El Estado gasta más porque cada vez está más endeudado y tiene que dedicar más recursos financieros a devolver los préstamos del pasado. Pero no sólo eso. Rajoy ha decidido, por ejemplo, mantener una subida en las pensiones del 1% a pesar de que los salarios caen en picado en todos los sectores.

Mención aparte merece el excesivo número de empleados públicos, que roza los tres millones, más que en 2007, cuando el Estado estaba en superávit fiscal. El Gobierno no ha hecho aún nada por aliviar semejante carga sobre los presupuestos. En parte por falta de convencimiento y, en parte, porque no todos dependen del Estado Central sino de autonomías y ayuntamientos.


La descentralización administrativa juega en contra de una racionalización del Estado, que se ve obligado a recaudar y pedir prestadas gigantescas cantidades de dinero para que otros lo gasten. Otros que no quieren apretarse el cinturón y que se niegan a cuadrar las cuentas porque el grifo de la administración central sigue abierto de par en par. Para que a las manirrotas autonomías no les falte de nada, el pasado verano Montoro obligó a Loterías de Estado a prestar 6.000 millones para sostener un fondo de rescate autonómico al que, con contadas excepciones, han acudido ya casi todas las comunidades.

Nacionalizaciones y rescates


Otro grifo no ha cesado de manar en el último año es el que riega los balances de las antiguas cajas de ahorros. Algunas como Bankia han sido directamente nacionalizadas y enchufadas de nuevo al presupuesto. Otras llevan meses financiándose del FROB, un fondo aparentemente inagotable que se nutre también de dinero público. La consigna es purgar con dinero del contribuyente los excesos en los que incurrieron las cajas durante los años de la burbuja. Y hacerlo sin que se note demasiado.

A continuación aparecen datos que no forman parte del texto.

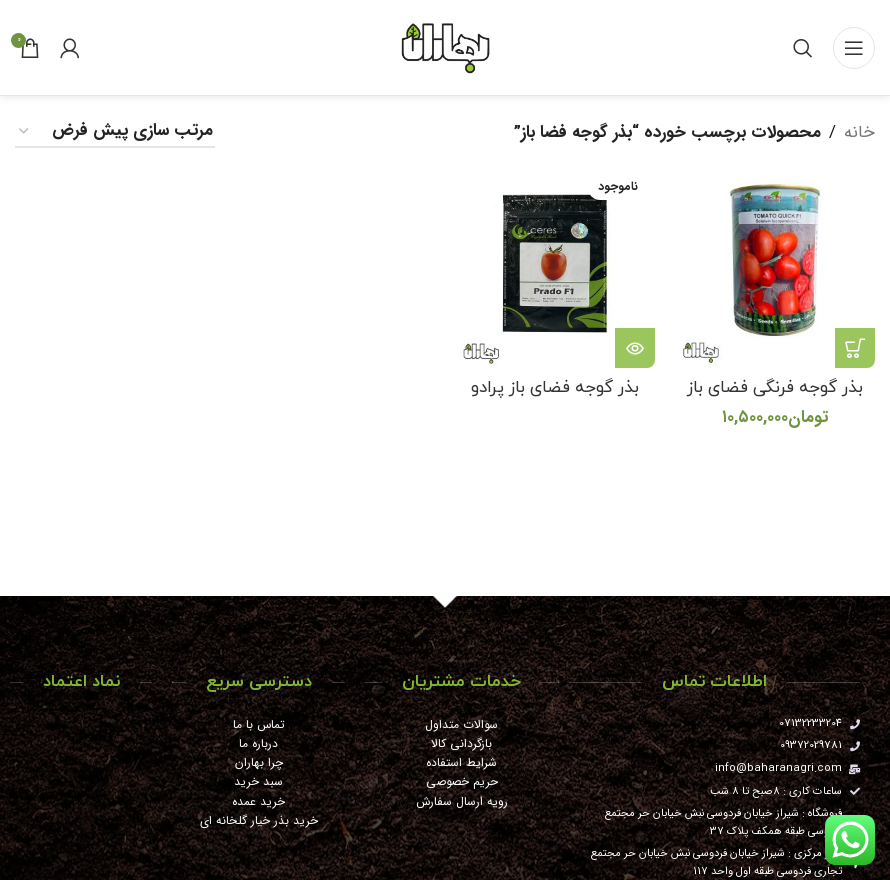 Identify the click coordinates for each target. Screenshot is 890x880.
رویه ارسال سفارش (462, 801)
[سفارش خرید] (115, 132)
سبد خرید (258, 781)
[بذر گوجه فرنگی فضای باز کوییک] (775, 268)
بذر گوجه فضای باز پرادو (555, 388)
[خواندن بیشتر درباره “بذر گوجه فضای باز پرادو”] (635, 348)
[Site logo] (445, 46)
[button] (855, 348)
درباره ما (258, 743)
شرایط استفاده (461, 762)
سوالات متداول (461, 724)
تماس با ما (259, 724)
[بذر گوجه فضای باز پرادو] (555, 268)
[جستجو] (803, 48)
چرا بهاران (259, 762)
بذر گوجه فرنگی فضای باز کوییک (775, 400)
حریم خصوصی (462, 781)
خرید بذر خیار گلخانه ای (259, 820)
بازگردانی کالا (461, 743)
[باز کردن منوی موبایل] (854, 48)
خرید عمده (258, 801)
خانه (859, 132) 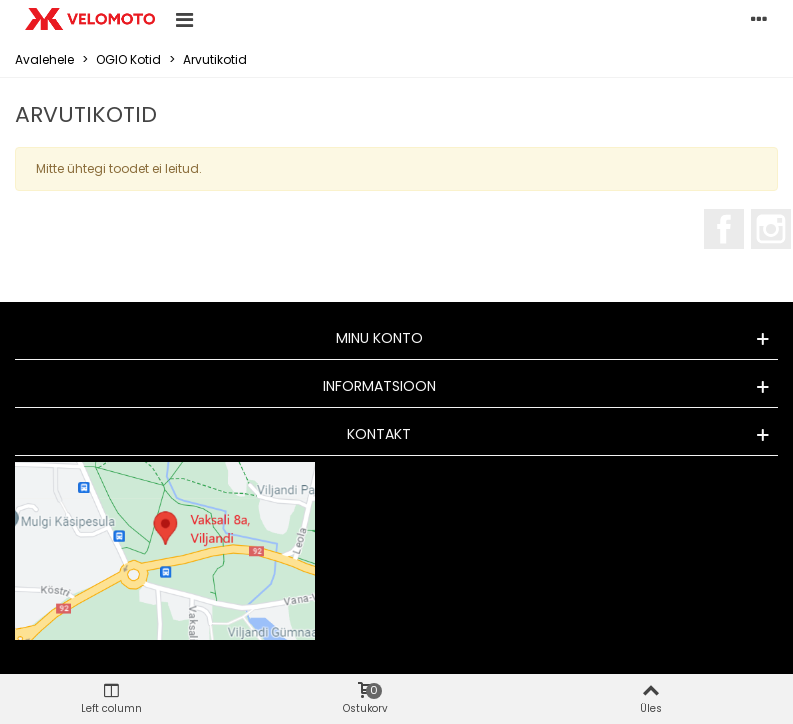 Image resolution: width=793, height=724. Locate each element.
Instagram (771, 229)
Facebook (724, 229) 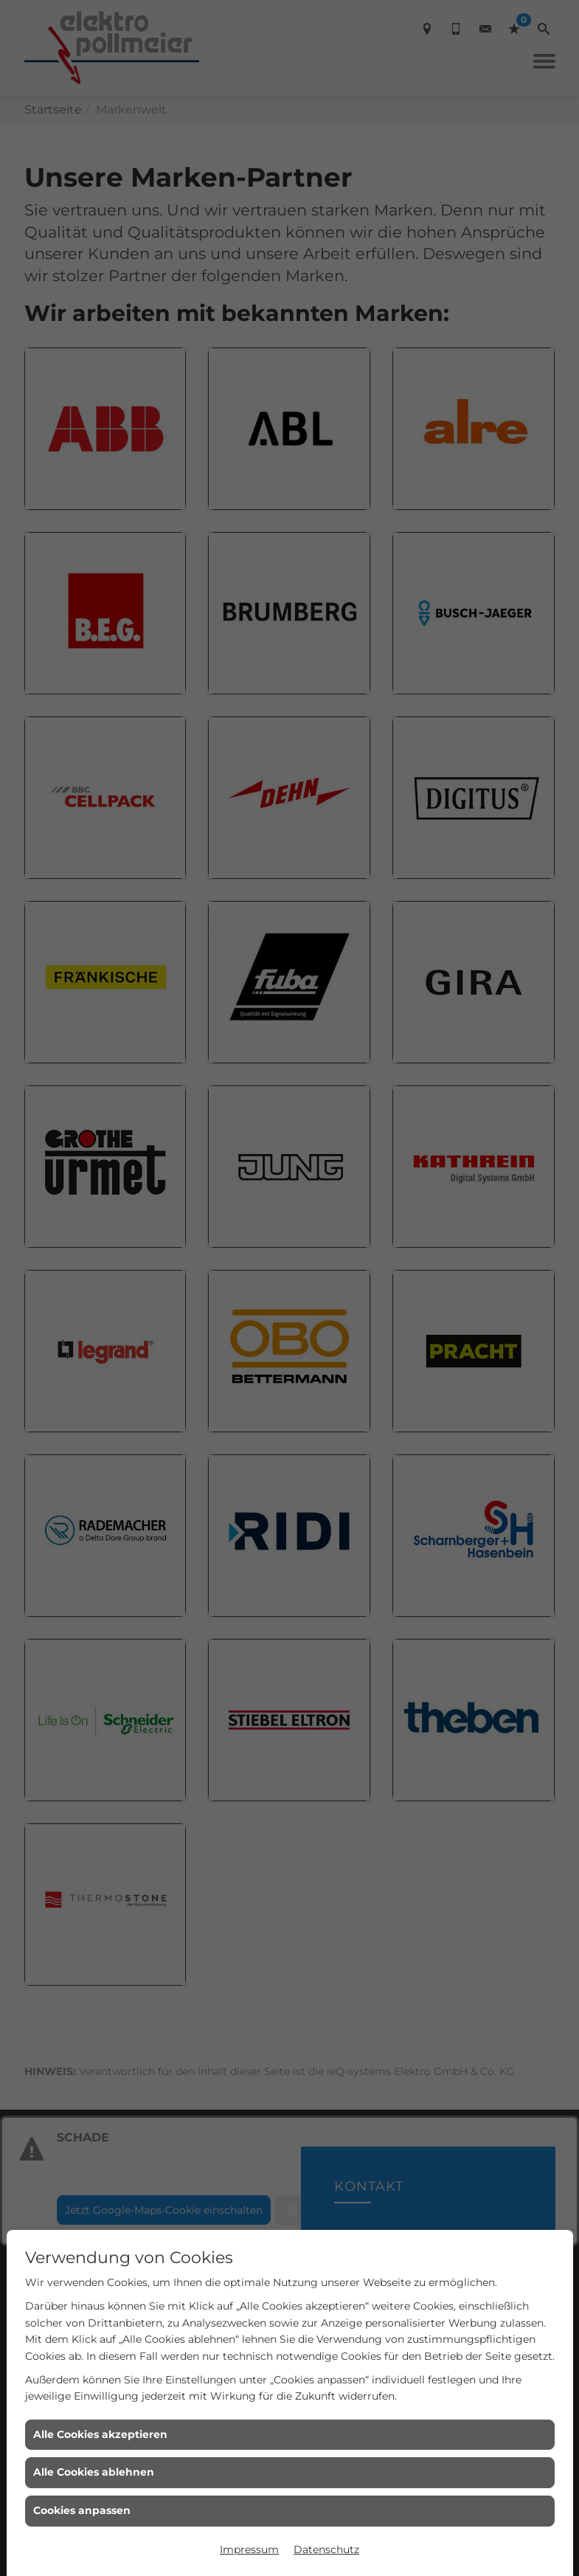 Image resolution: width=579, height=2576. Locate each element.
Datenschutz (326, 2549)
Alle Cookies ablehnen (93, 2472)
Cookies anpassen (82, 2510)
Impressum (249, 2549)
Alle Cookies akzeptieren (100, 2434) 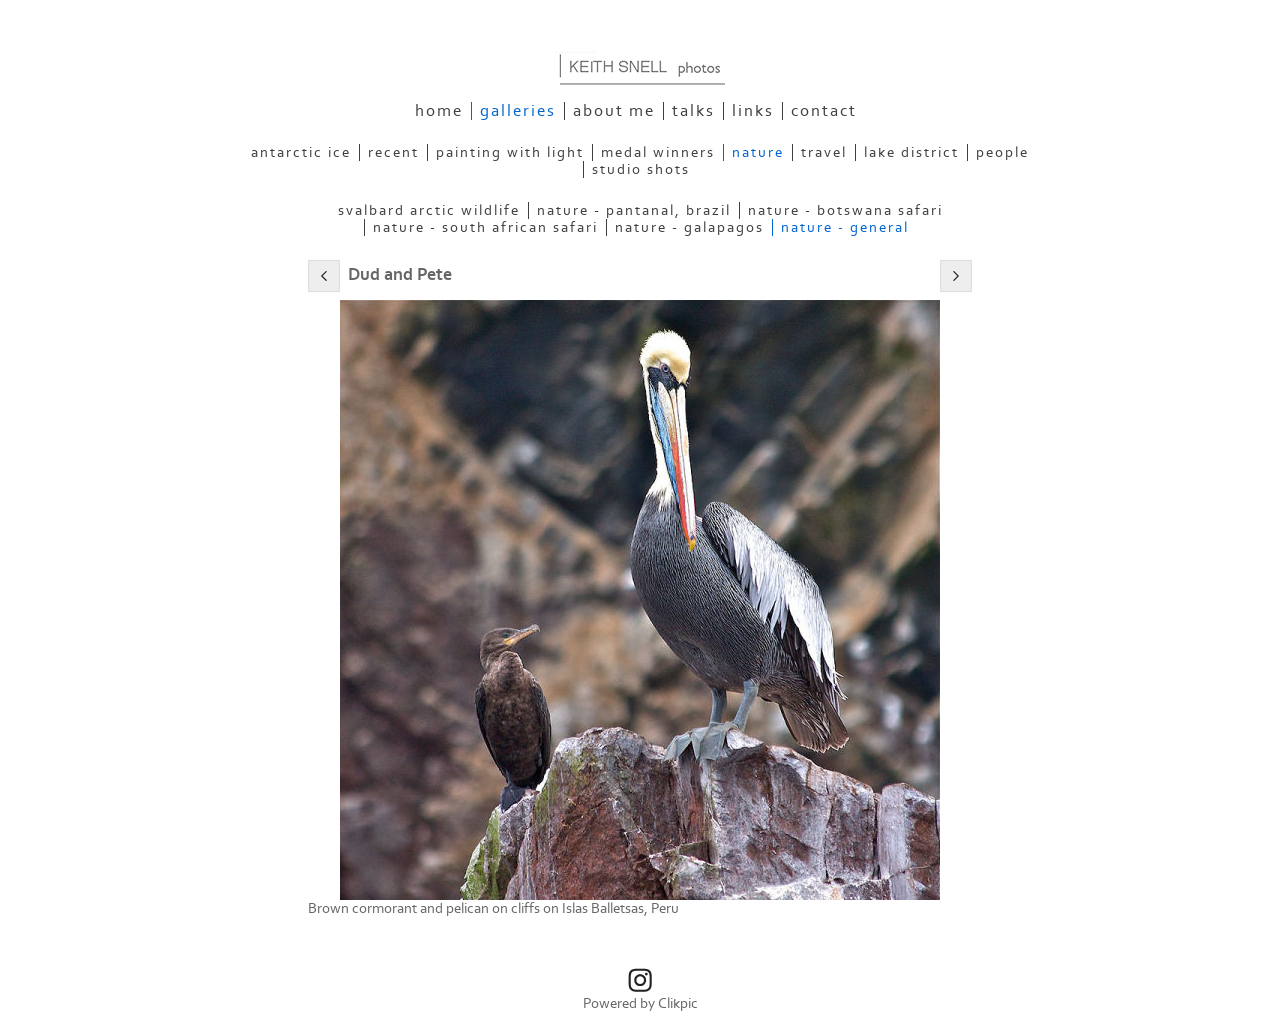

Pero el pufo es de tal calibre que Rajoy ha tenido que sacarse de la manga una entidad, estatal naturalmente, para que los bancos depositen en ella todos sus activos depreciados. Esta entidad, bautizada como Sareb, se capitalizaría con dinero público cerrando de este modo el círculo. Una promesa de nuevas subidas impositivas y nuevas emisiones de deuda (que terminarán amortizando los contribuyentes) para el futuro cercano.


El balance económico del primer año de Rajoy no puede ser peor. Ha conseguido exactamente lo contrario de lo que se proponía. Su política económica ha sido un calco de la de Zapatero, de quien Rajoy se ha erigido como el mejor sucesor posible. Si no se han aprobado nuevos planes E se debe a que no hay con qué financiarlos, no a falta de convicciones socialdemócratas. El primer año de la legislatura se ha saldado, pues, con un fracaso económico sin paliativo posible. Hoy los españoles somos más pobres, pagamos más impuestos y tenemos menos expectativas que hace 365 días, cuando Rajoy salió ufano al balcón de la sede del PP en Génova a celebrar la victoria.